### WHAT THE TASK ASKS
Look below for the line that contains "Механические примеси, Хлор", then copy it and each following line exactly, through and including the line that contains "картриджа, мкм".

___ ENTRIES SHOWN

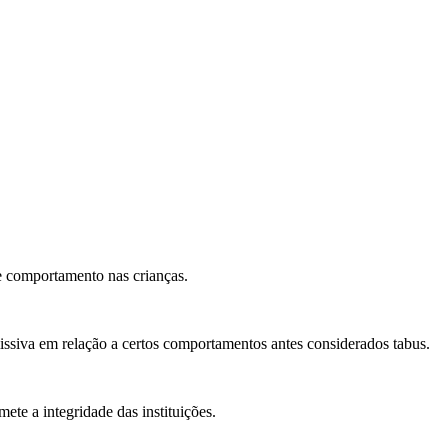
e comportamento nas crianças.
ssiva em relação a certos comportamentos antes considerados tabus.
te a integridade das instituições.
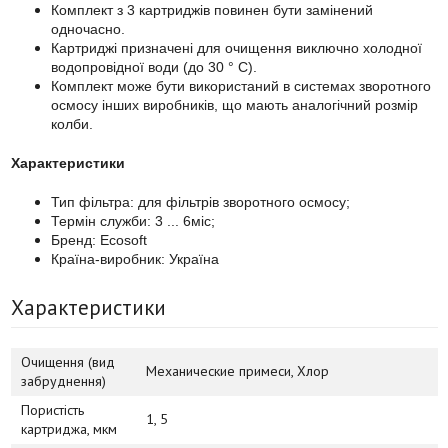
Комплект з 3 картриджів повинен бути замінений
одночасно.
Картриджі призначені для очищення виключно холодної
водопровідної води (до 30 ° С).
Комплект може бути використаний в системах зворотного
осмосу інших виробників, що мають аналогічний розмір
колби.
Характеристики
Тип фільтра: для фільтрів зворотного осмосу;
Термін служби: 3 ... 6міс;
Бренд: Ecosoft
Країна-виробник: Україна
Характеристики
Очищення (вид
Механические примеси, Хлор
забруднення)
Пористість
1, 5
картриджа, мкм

______
___ ENTRIES SHOWN

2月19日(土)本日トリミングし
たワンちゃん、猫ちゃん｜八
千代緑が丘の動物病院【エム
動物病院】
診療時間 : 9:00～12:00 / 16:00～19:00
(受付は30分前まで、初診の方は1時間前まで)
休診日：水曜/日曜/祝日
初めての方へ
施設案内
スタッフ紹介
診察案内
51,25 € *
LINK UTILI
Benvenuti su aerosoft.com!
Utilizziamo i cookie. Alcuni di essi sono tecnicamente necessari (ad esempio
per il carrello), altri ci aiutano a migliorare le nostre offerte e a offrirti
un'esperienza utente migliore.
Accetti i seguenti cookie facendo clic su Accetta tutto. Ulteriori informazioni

______

### THE ANSWER
Механические примеси, Хлор
забруднення)
Пористість
1, 5
картриджа, мкм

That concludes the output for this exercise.